Seeking Drug Candidates to Improve the Symptoms of NASH and Inhibit the Progression of Liver Fibrosis

EA Pharma Co. Ltd. wish to engage research that fulfils at least one of four requirements: 

1. The discovery of drug candidates that improve the symptoms of NASH

Our client seeks to identify drug candidates that can improve Non-alcoholic fatty liver disease Activity Score (NAS) (i.e., hepatocellular fatty change, infiltration of inflammatory cells, and hepatocellular ballooning) and inhibit the progression of liver fibrosis. Priorities will be given to drug candidates fulfilling one or more of the criteria below: 

• Those involved in bile acid sensing or in controlling enterohepatic circulation of bile acid 
• A mechanism of action (MOA) to correct the accumulation of lipotoxicity or cholesterol crystallization
• An MOA to correct mitochondrial damage, hypofunction, or dysfunction (e.g. up-regulate fatty acid or cholesterol metabolism)
• Therapeutic data of anti-fibrotic effects in the liver in an in vivo NASH model (estimation of such data also acceptable)
• A validated target, MOA, high activity and high safety (i.e., no cardiovascular events, not worsen lipid metabolism)

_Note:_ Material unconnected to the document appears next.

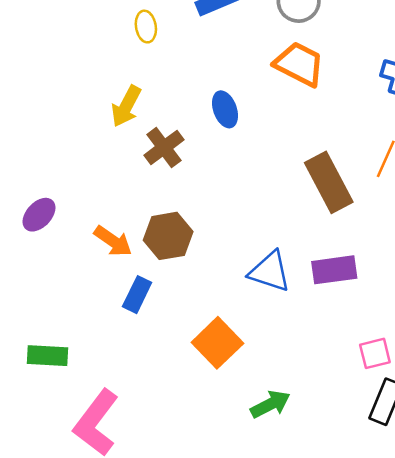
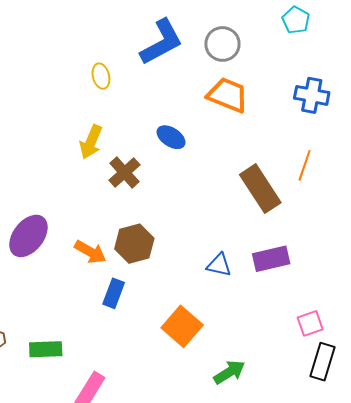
blue ellipse: (225, 109) -> (171, 137), turned -32
purple ellipse: (39, 215) -> (28, 236), size x1.5
blue triangle: (270, 272) -> (219, 265), size x0.7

Example priority candidates: MLK3 inhibitor (kinase); Cathepsin B inhibitor (protease); TAZ-TEAD inhibitor (transcription factor); ACMSD inhibitor (enzyme); Ceramide synthase 6 inhibitor (enzyme)

Excluded candidates: Those targeting only inflammatory cells or hepatic stellate cells; existing drugs developed for NASH such as ASK1, GLP1, FXR agonists, or PPAR agonists; and combination drugs containing e.g. food constituents.

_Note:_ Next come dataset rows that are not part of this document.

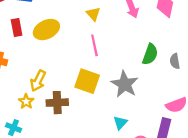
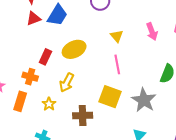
red rectangle: (17, 28) -> (45, 57), moved, turned 35
yellow arrow: (38, 81) -> (67, 83), moved
yellow star: (26, 101) -> (49, 104), moved

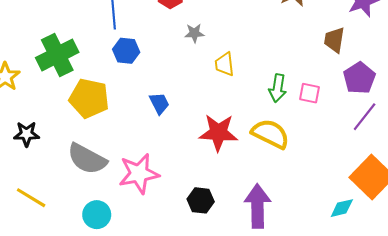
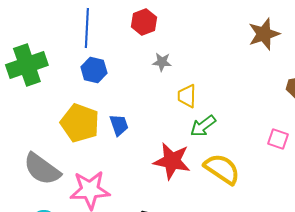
green arrow: (278, 88) -> (203, 126), moved, turned 36
pink square: (309, 93) -> (278, 139), moved
yellow pentagon: (89, 98) -> (80, 123), moved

2. Technologies focused on delivering nucleic acids to cells that may be a therapeutic target for NASH

Examples of such cells include hepatic stellate cells, immune cells, and liver sinusoidal endothelial cells (LSEC).

3. The development of novel, non-obese NASH animal models

Our client will prioritise animal models that reflect non-obese NASH or models that have a lifestyle disease (other than obesity) in addition to NASH. 

4. Technology focused on evaluating mitochondrial function

Our client seeks quantitative evaluation or visualisation of mitochondria function (e.g. Beta-oxidation) or mitochondrial ROS in living cells.